BEGIN DATA UNDER STUDY

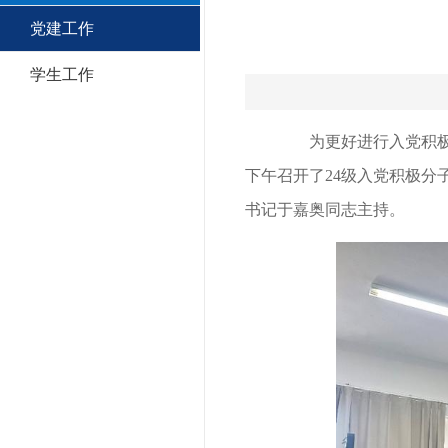
党建工作
学生工作
为更好进行入党积极
下午召开了24级入党积极分
书记于
嘉奥
同志主持。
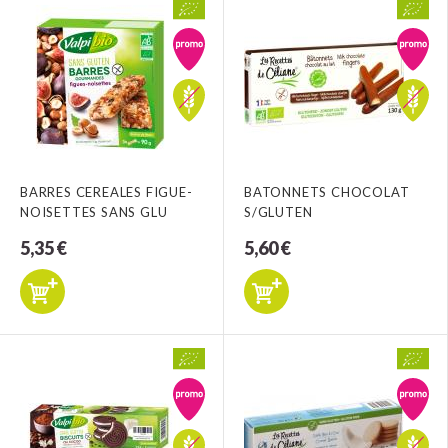
BARRES CEREALES FIGUE-
BATONNETS CHOCOLAT
NOISETTES SANS GLU
S/GLUTEN
5,35 €
5,60 €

END DATA UNDER STUDY

[PROBLEM DETAILS]
Without the pictures, return each entry exactly as given.

[RESPONSE TO THE TASK]
党建工作
学生工作
为更好进行入党积极
下午召开了24级入党积极分
书记于
嘉奥
同志主持。
BARRES CEREALES FIGUE-
BATONNETS CHOCOLAT
NOISETTES SANS GLU
S/GLUTEN
5,35 €
5,60 €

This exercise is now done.